Вольтер был явно в ударе. «Ах, этот английский! Джентльмены, вы не поверите, но однажды из-за сего чужого языка я чуть не лишился своего собственного. Моя Эмили при всем величии ее ума была завзятой картежницей. Всякий раз проигрывала бешеные суммы моего «философского камня», но на нее я не скупился. В ту ночь в отеле «Камюль» я заметил, что против нее играет целая шайка аристократических шулеров. Я стал говорить ей по-английски (мы с ней часто переходили на этот язык, когда не хотели быть поняты окружающими), что ее хотят гет бамбуззэлд, то есть хотят ее «отвезти», как тогда выражались в кругах картежников. Она мне отвечала сердито тоже по-английски, дескать, не лезь не в свое дело, как вдруг один из этих негодяев вмешался в наш разговор. Оказалось, что он три года просидел в лондонской тюрьме, а ведь всем известно, что нет лучшей школы для изучения языков, чем тюрьма. «Эти мошенники, хитрый Вольтер и его «леди всех достоинств», хотят нас отвезти в Страну Дураков,— завопил сей тип.— Филозоф ходит вокруг и заглядывает в карты! Ну-ка давайте посчитаемся с ними!» Я схватил тогда тяжелый подсвечник и бросил в них. На шум снизу прибежали все наши, Эльвесьё, Дидро, Д'Аламбер, Дольба; все со шпагами в руках. Ну вот, господа, я вижу, вы не очень-то верите старому правдолюбцу! Придется мне пожаловаться Государыне!»

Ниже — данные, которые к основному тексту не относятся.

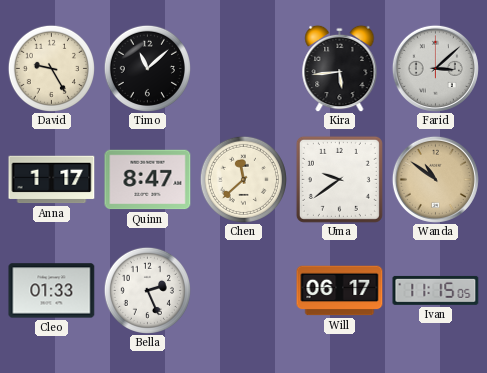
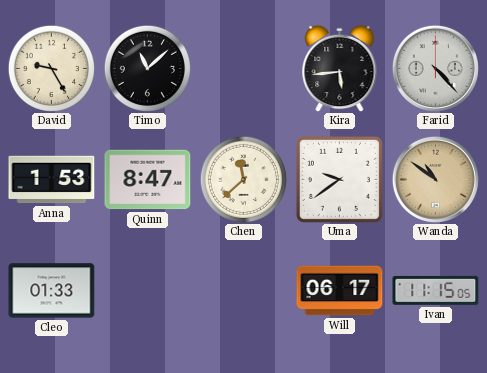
Farid: 3:08 -> 4:23
Anna: 1:17 -> 1:53
Bella: 2:26 -> none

Отсмеявшись, все вновь приняли сурьезные экспрессивны лиц. Посланник Фон-Фигин поинтересовался у моряка, что бы тот предпринял для взятия Костантинополя с моря. Вертиго, всячески скрывая полнейшее изумление под аглицким, то есть бесстрастным, выражением лица, сказал, что это дело «не пикник». Внезапной атаки не получится, поскольку турецкий флот повсеместно присутствует по всем бассейнам Средиземноморья. Стало быть, нам прежде всего надобно будет устранить сие препятствие, а для этого следует проводить морские операции с обоих основных направлений, то есть не токмо с севера, равно и с юга. Потребуются вельми сурьезные многолетние операции. В Черном море нужно будет создать флотилии галер для перевозки сухопутных войск, а также отряды быстроходных фрегатов для эскорта и перехватов. Основные эскадры пушечных кораблей должны придвинуться с юга, по пути разгромив главные морские силы Порты. Для того чтобы скопить достаточные эскадры, нужно передвинуть часть Балтийского флота в Южное Средиземноморье и создать на полпути — лучше всего на каком-нибудь острове с христианским населением — на Корфу или на Крите — сурьезную базу-крепость для снабжения и починки. Вот так мне представляется сия историческая авантюра, несмотря на всю неожиданность запроса. Дело вполне реальное для жизни одного поколения. Как говорили в старину, «начать и кончить».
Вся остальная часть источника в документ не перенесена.